__Task prompt__.
In the entries that follow, repeat exactly the lines from the one that has "ergonomic interiors designed" through the one that has "easily accessible.", but omit pictures.

----

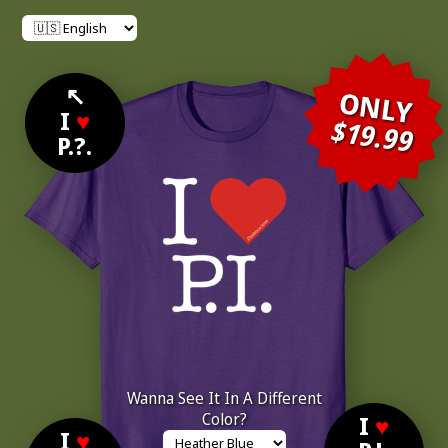
↖
ONLY
I
♥
$19.99
P.?.
Wanna See It In A Different
Color?
I
♥
I
♥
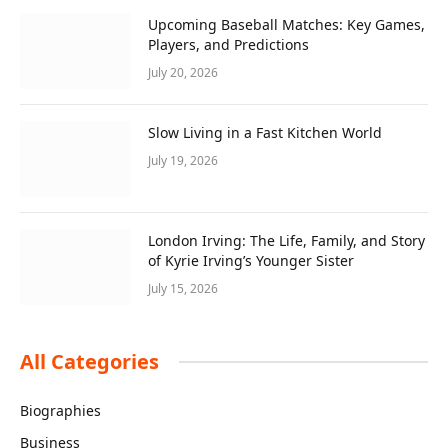
Upcoming Baseball Matches: Key Games,
Players, and Predictions
July 20, 2026
Slow Living in a Fast Kitchen World
July 19, 2026
London Irving: The Life, Family, and Story
of Kyrie Irving’s Younger Sister
July 15, 2026
All Categories
Biographies
Business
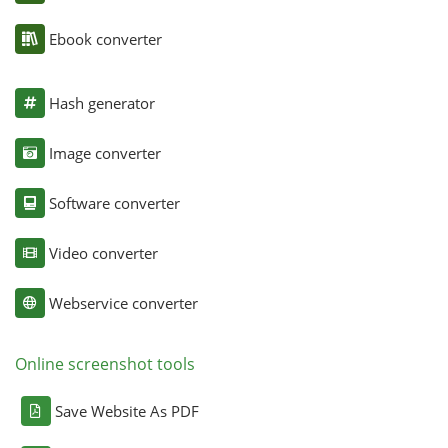
Ebook converter
Hash generator
Image converter
Software converter
Video converter
Webservice converter
Online screenshot tools
Save Website As PDF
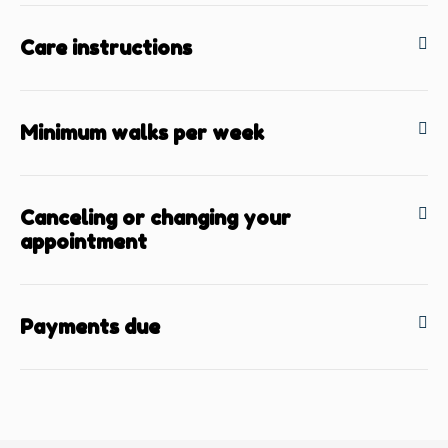
Care instructions
Minimum walks per week
Canceling or changing your
appointment
Payments due
BACK TO TOP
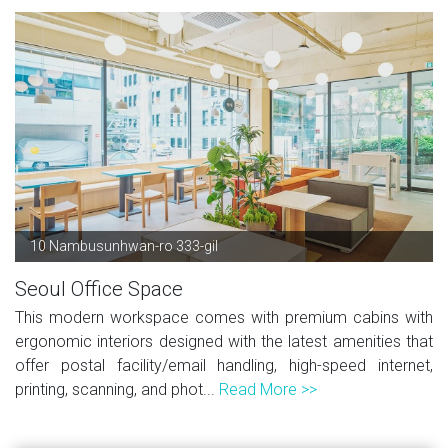
10 Nambusunhwan-ro 333-gil
Seoul Office Space
This modern workspace comes with premium cabins with
ergonomic interiors designed with the latest amenities that
offer postal facility/email handling, high-speed internet,
printing, scanning, and phot...
Read More >>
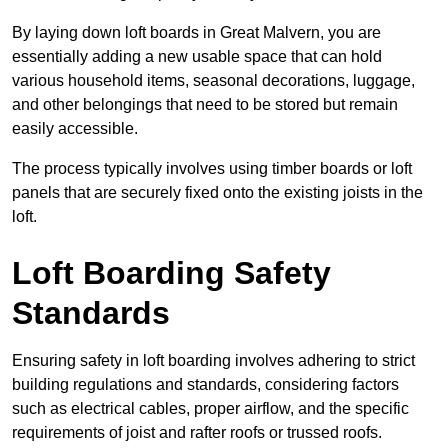
By laying down loft boards in Great Malvern, you are
essentially adding a new usable space that can hold
various household items, seasonal decorations, luggage,
and other belongings that need to be stored but remain
easily accessible.
The process typically involves using timber boards or loft
panels that are securely fixed onto the existing joists in the
loft.
Loft Boarding Safety
Standards
Ensuring safety in loft boarding involves adhering to strict
building regulations and standards, considering factors
such as electrical cables, proper airflow, and the specific
requirements of joist and rafter roofs or trussed roofs.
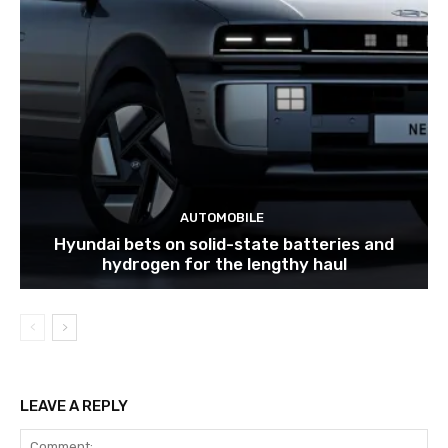
AUTOMOBILE
Hyundai bets on solid-state batteries and
hydrogen for the lengthy haul
LEAVE A REPLY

----

__Exercise result__.
ergonomic interiors designed with the latest amenities that
offer postal facility/email handling, high-speed internet,
printing, scanning, and phot...
Read More >>
By laying down loft boards in Great Malvern, you are
essentially adding a new usable space that can hold
various household items, seasonal decorations, luggage,
and other belongings that need to be stored but remain
easily accessible.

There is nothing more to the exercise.